New law sparks surge in digital asset insurance products in South Korea

Carriers rush products to meet demand as Virtual Asset Users Protection Act goes live, but face high risks due to volatility and complexities in the segment.

(Re)in Summary

• South Korean non-life insurers are introducing new digital asset insurance products due to the Virtual Asset Users Protection Act.
• The act goes live on Friday, 19 July 2024 and mandates virtual asset businesses have insurance or reserves for liabilities.
• Insurers, including Samsung Fire & Marine and KB Insurance are rushing products to market.
• However, they face challenges in underwriting due to a lack of historic loss data and risks associated with digital assets.
• Traditional carriers in APAC have generally avoided insuring digital assets due to volatility and risk assessment difficulties.
• Korean Insurers reportedly partnered with Korea Re to help develop products and set premiums.

Non-life insurers in South Korea have rushed to introduce digital asset insurance products in anticipation of the Virtual Asset Users Protection Act, which takes effect today, Friday 19 July.

The act was originally enacted on 18 July 2023 and aims to safeguard virtual asset users. The new law mandates virtual asset businesses implement measures, such as the purchase of insurance or the accumulation of reserves, in order to meet liabilities and obligations in the event of incidents like cyberattacks or equipment failures.
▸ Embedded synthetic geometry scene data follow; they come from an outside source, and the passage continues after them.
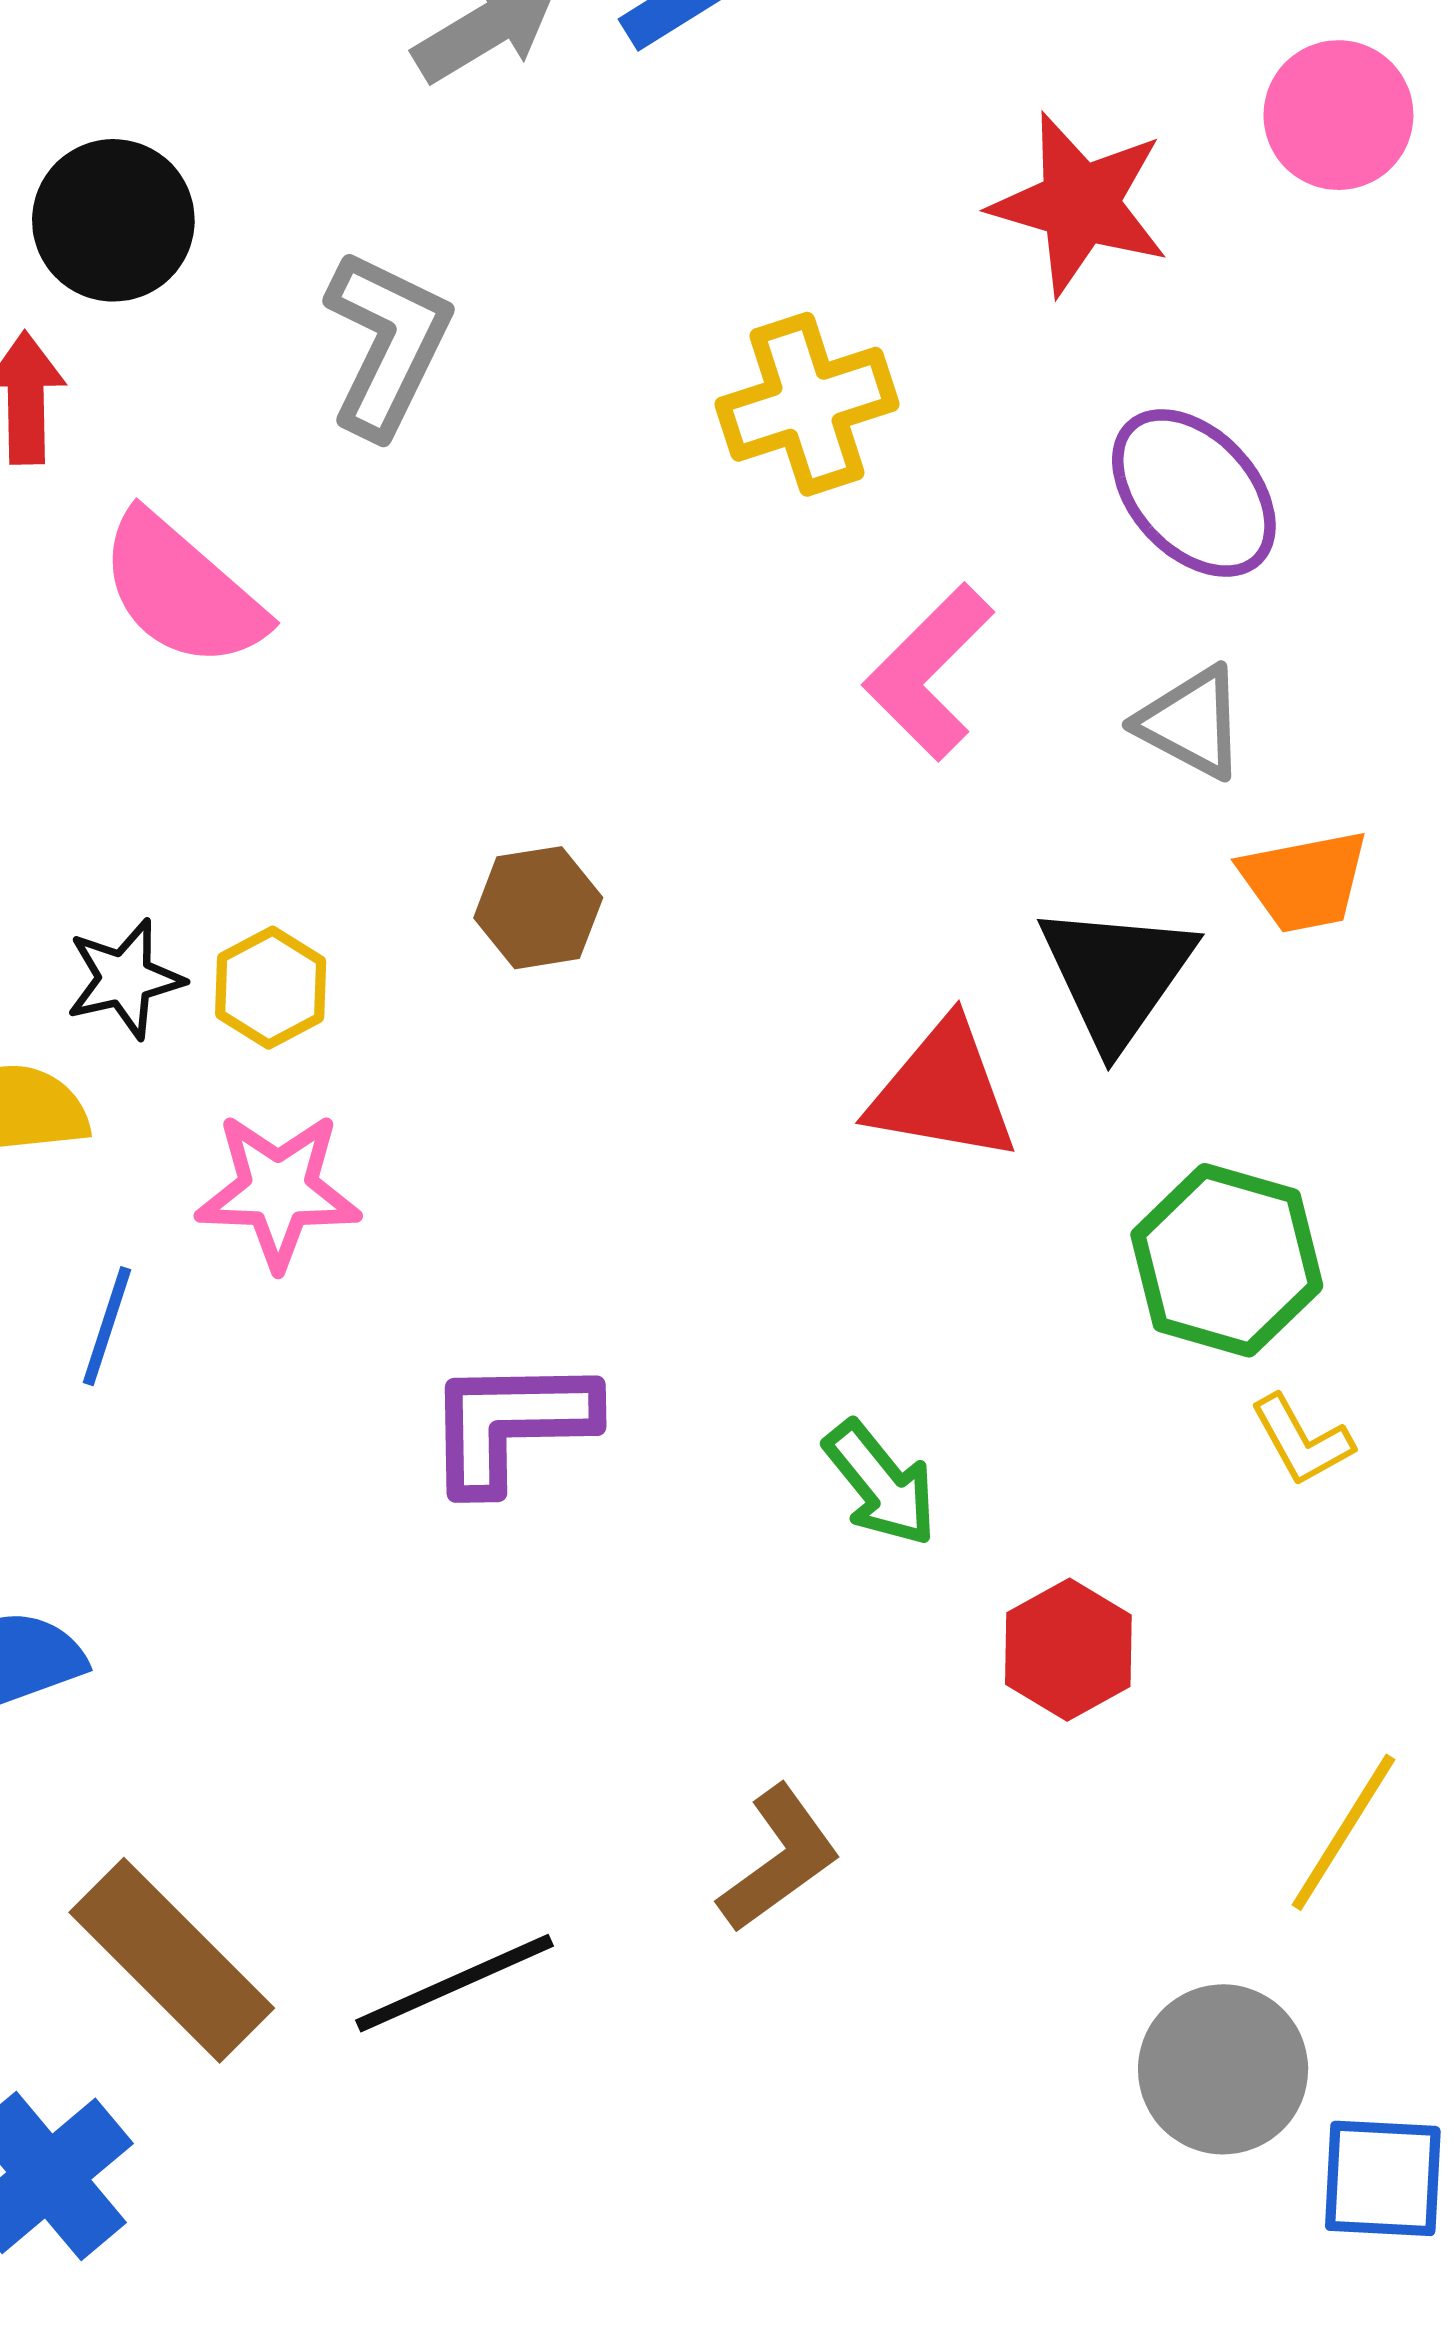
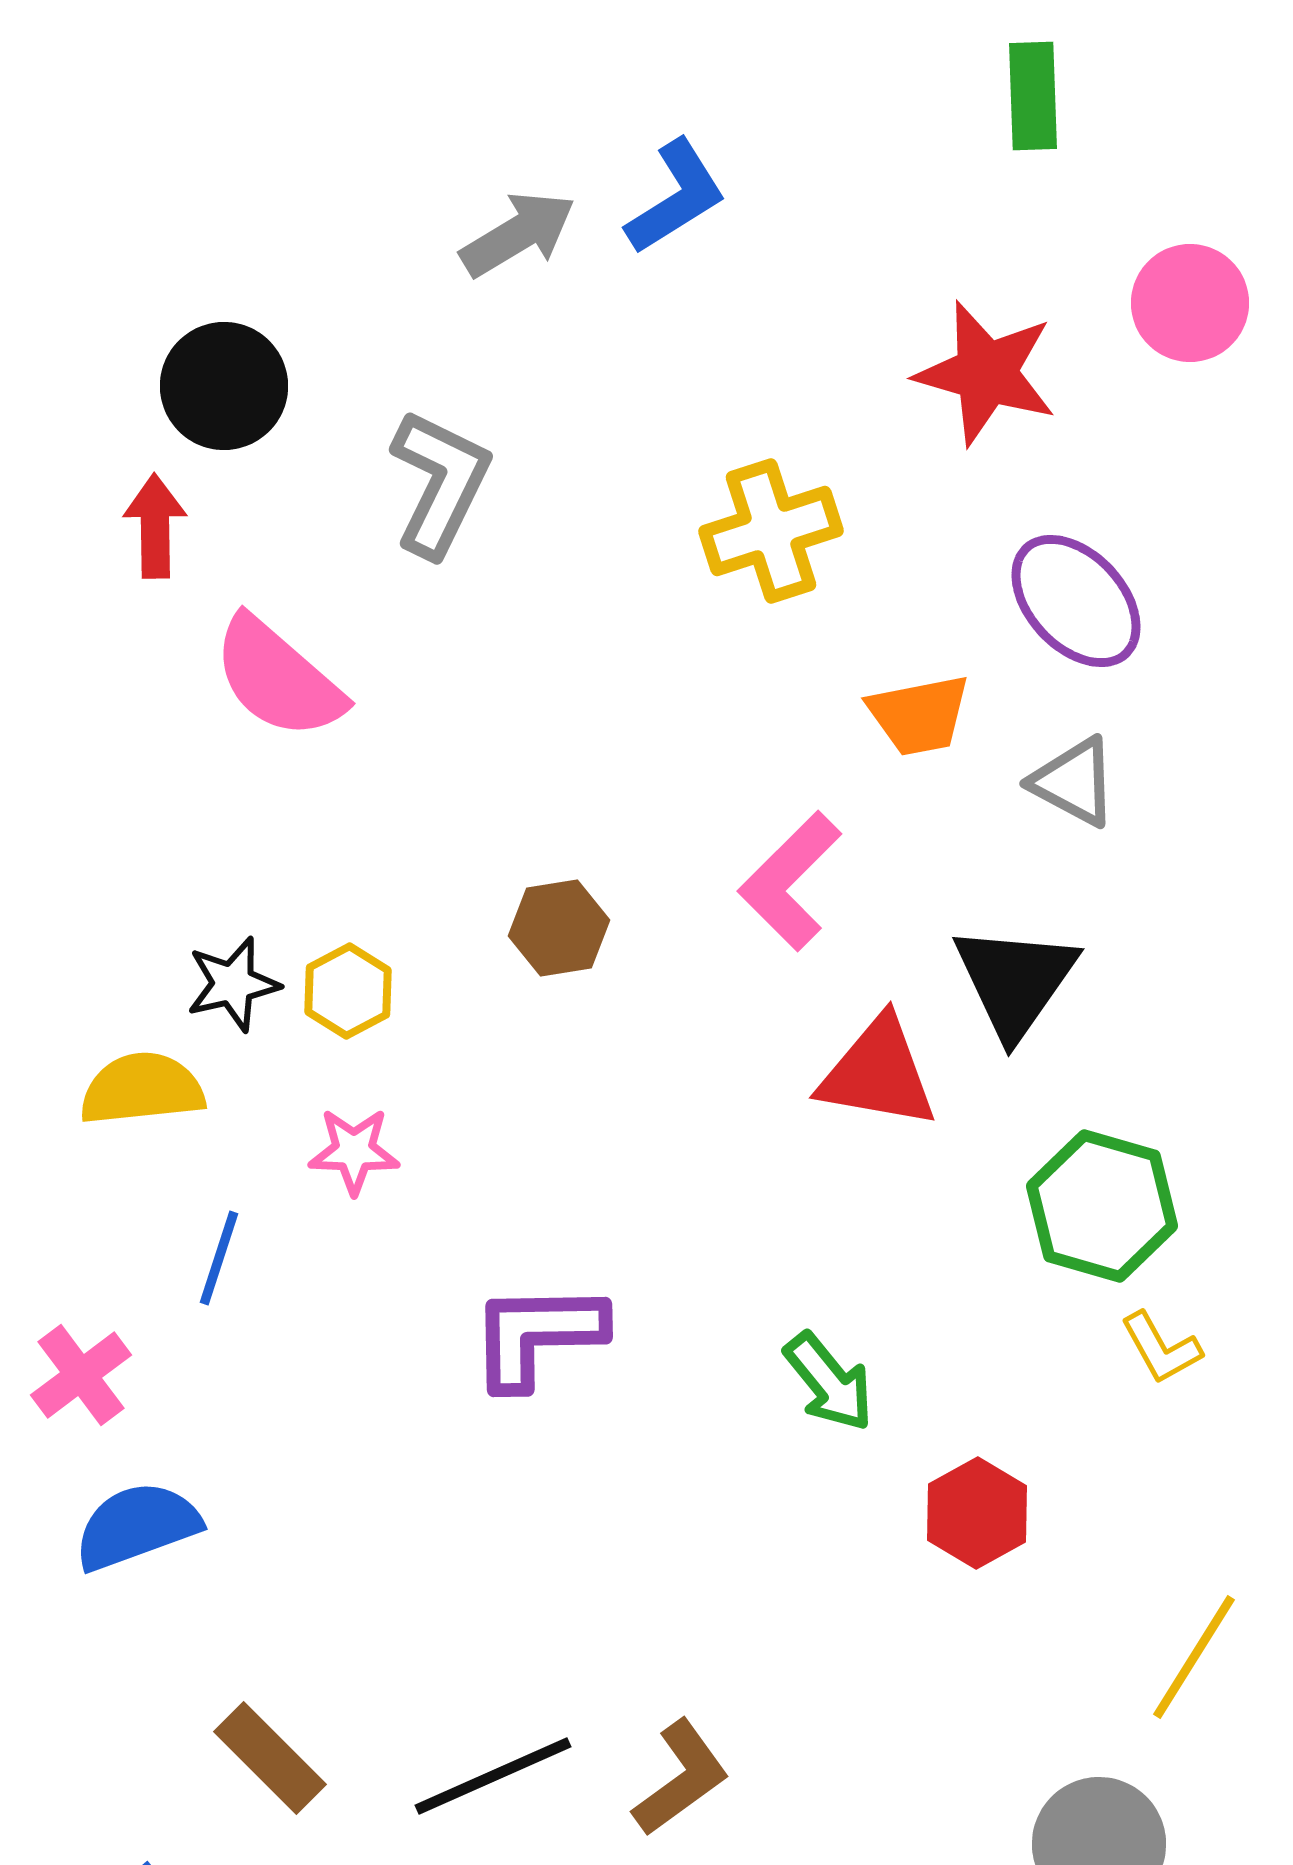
pink L-shape: (929, 672) -> (790, 881), moved
orange trapezoid: (1304, 881) -> (919, 715), moved
pink star: (278, 1191) -> (354, 1151), size x0.7
brown L-shape: (779, 1859) -> (681, 1778), moved
brown rectangle: (172, 1960) -> (270, 1758), size x0.7

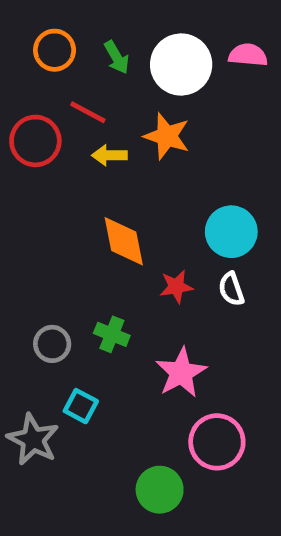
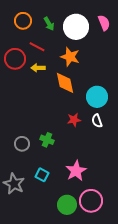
pink semicircle: (248, 55) -> (104, 23), turned 63
yellow arrow: (109, 155) -> (38, 68), moved
orange diamond: (124, 241) -> (65, 83), moved
pink star: (181, 373) -> (76, 171), moved
cyan square: (81, 406) -> (42, 175), moved
pink circle: (217, 442) -> (91, 201), moved

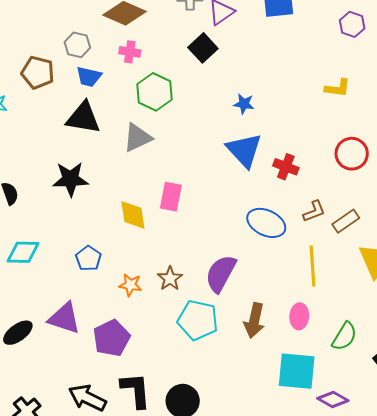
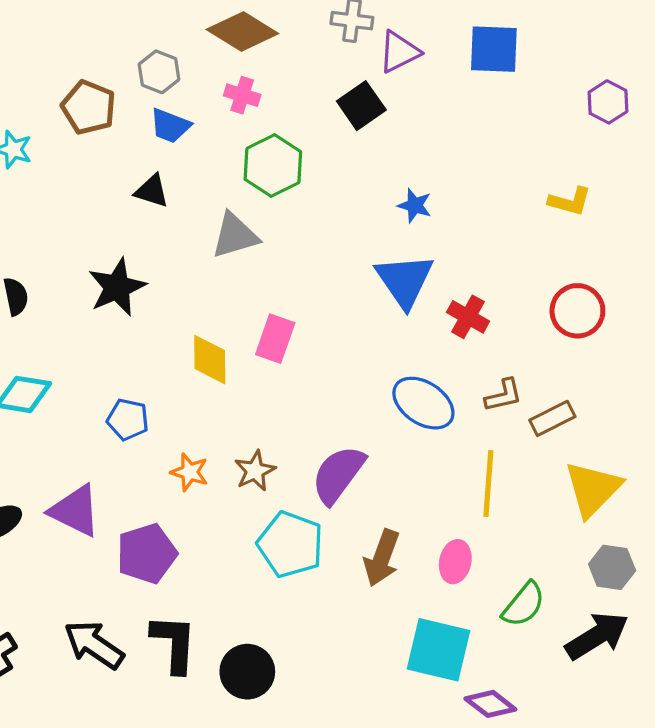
black triangle: (83, 118) -> (152, 191), size x0.6
black star: (71, 179) -> (117, 287), turned -30
blue pentagon: (88, 258) -> (128, 420), turned -30

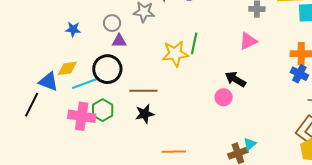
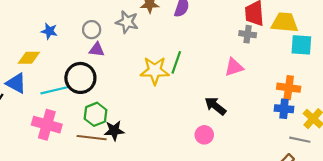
yellow diamond: (67, 68) -> (29, 58), moved
blue cross: (299, 74) -> (284, 109), turned -30
brown line: (143, 91) -> (92, 138), moved
pink circle: (224, 97) -> (204, 135), moved
green hexagon: (103, 110) -> (96, 114), moved

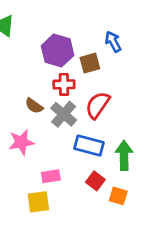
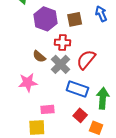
purple hexagon: (58, 51) -> (46, 19), moved
brown square: (90, 63) -> (75, 19), moved

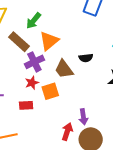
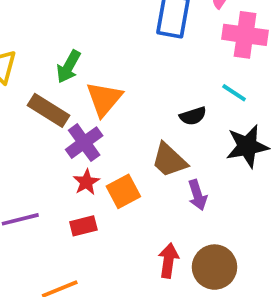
black semicircle: (86, 58) -> (193, 116), moved
brown trapezoid: (64, 69) -> (169, 160), moved
purple arrow: (83, 117) -> (197, 195), moved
Samsung Fire & Marine Insurance released a product on 12 July, with Beeblock, a minor crypto exchange, becoming its first policyholder under a one-year contract, according to a report from the Korea Times.

KB Insurance launched a product on Wednesday and other insurers, including Hyundai Marine & Fire Insurance and NongHyup Property & Casualty Insurance, are understood to be preparing to release their products in time for the new law. 

However, due to the lack of specific digital asset-related products in the domestic market, insurers have faced challenges, including gathering historic loss data to effectively underwrite products.

The concern is not just confined to Korea. Traditional carriers throughout Asia Pacific have largely avoided insuring digital assets due to the high risks and complexities involved.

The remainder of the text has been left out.